China has introduced new rules restricting the export of rare earth elements and related technologies, deepening state control over materials that are vital to modern manufacturing and defense systems.
The Ministry of Commerce said the measures, introduced “to safeguard national security,” formalize earlier restrictions and set out specific limits on the export of mining, processing, and refining technologies. The regulations also prohibit Chinese firms from entering joint ventures or collaborations with foreign companies in the rare earth sector without prior government approval.
The announcement marks the latest escalation in Beijing’s management of its rare earth industry, a sector it has long regarded as a strategic national asset. The move is expected to further tighten global supply chains that rely on these critical minerals for products such as smartphones, electric vehicles, wind turbines, and advanced weaponry.
Rare earth exports have become a sensitive issue in China-U.S. trade relations, with Washington seeking to diversify its supply amid concerns about overdependence on China. The new rules come ahead of a planned meeting between President Xi Jinping and U.S. President Donald Trump, where trade and technology are expected to dominate discussions.
Under the revised framework, companies must obtain government licenses before exporting any technology related to rare earth mining, smelting, separation, or recycling. The same applies to the manufacturing and maintenance of magnetic materials used in electric motors, generators, and defense applications.

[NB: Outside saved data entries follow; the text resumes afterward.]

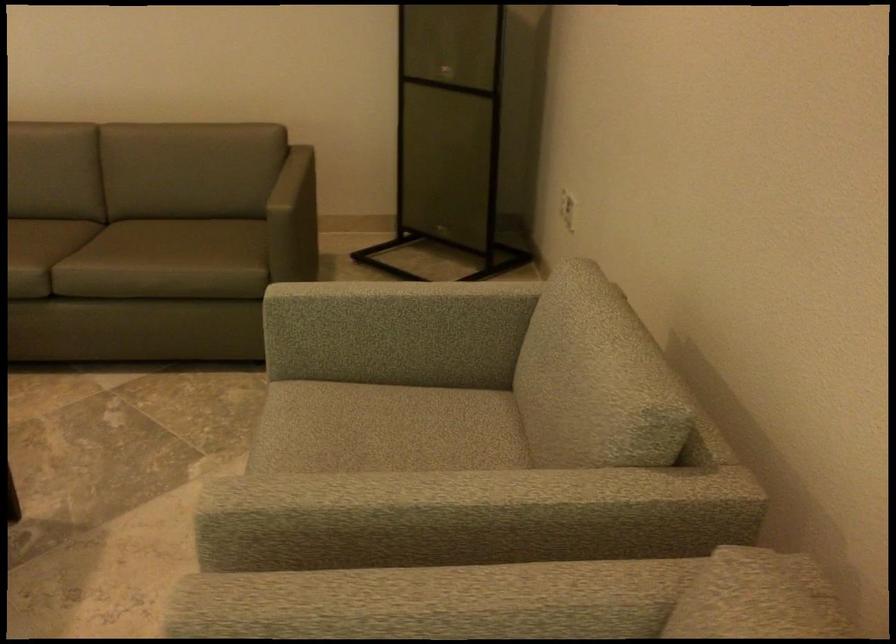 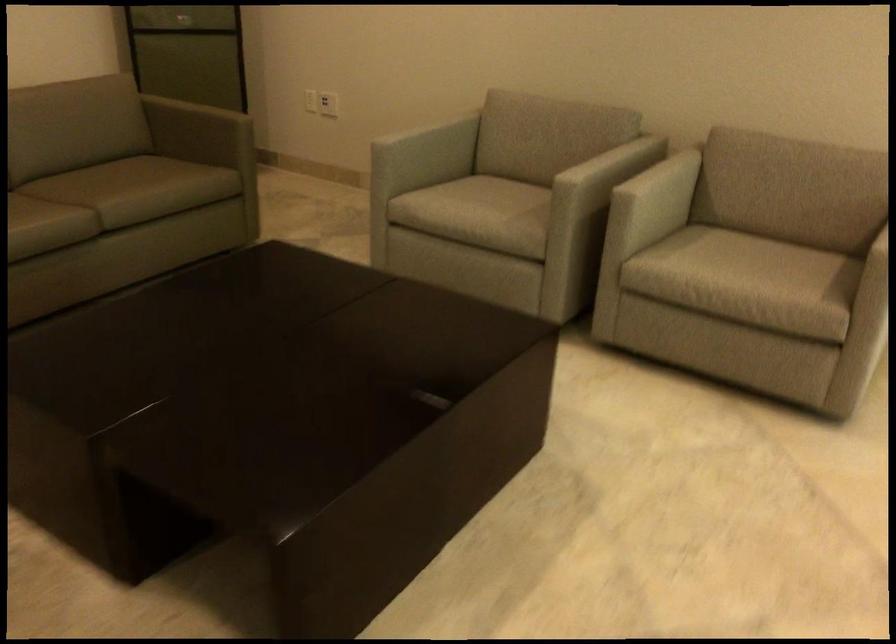 In the second image, find the point that corresponds to pixel 550 462 in the first image.

(588, 149) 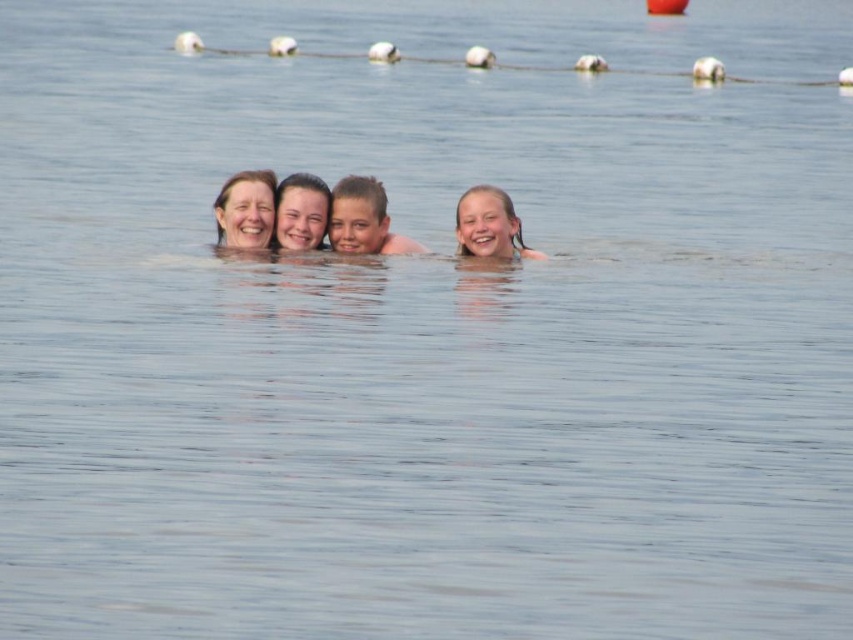 Question: Among these points, which one is nearest to the camera?

Choices:
 (A) (268, 170)
 (B) (384, 224)
 (C) (305, 234)

Answer: (A)

Question: Which of the following is the closest to the observer?

Choices:
 (A) matte skin face at center
 (B) smooth skin boy at center
 (C) matte skin at upper center

Answer: (C)

Question: Where is smooth skin boy at center located in relation to matte skin face at center in the image?

Choices:
 (A) below
 (B) above

Answer: (A)

Question: Is smooth skin boy at center to the right of smooth skin girl at upper center from the viewer's perspective?

Choices:
 (A) no
 (B) yes

Answer: (A)

Question: Is smooth skin boy at center positioned behind matte skin at upper center?

Choices:
 (A) no
 (B) yes

Answer: (B)

Question: Which point is farther from the camera taking this photo?

Choices:
 (A) (476, 205)
 (B) (390, 252)
 (C) (287, 209)
 (D) (248, 237)

Answer: (B) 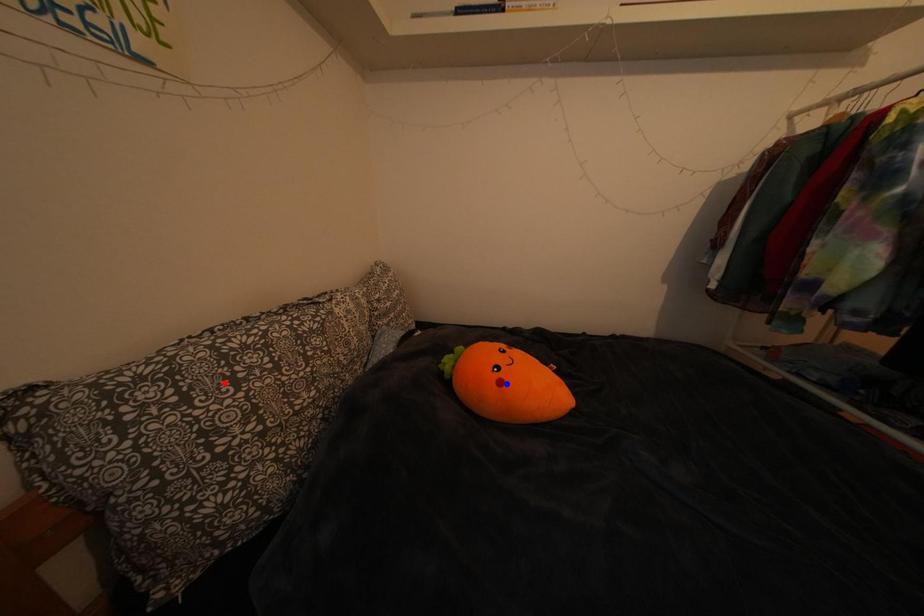 Question: Which of the two points in the image is closer to the camera?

Industry experts say the new measures reinforce China’s control over the global supply chain and could restrict access to rare earths for defense and semiconductor industries in the United States, Europe, and Japan. “This is a clear reminder of how strategically important these materials have become,” said one Beijing-based analyst. “China is drawing a firm line on what can leave its borders.”
The new restrictions build on earlier steps taken by Beijing. In April, China added several rare earth elements and related materials to its export control list, causing a temporary supply disruption and price volatility in global markets. The latest announcement clarifies the scope of these restrictions, making clear that licenses are unlikely to be granted to foreign arms manufacturers or certain chipmakers.
The Ministry of Commerce also outlined that the regulations extend beyond raw materials. Equipment used in rare earth production — including assembly, repair, maintenance, and upgrades will now be subject to export approval. The move aims to prevent the transfer of sensitive technology that could enhance foreign competitors’ refining capabilities.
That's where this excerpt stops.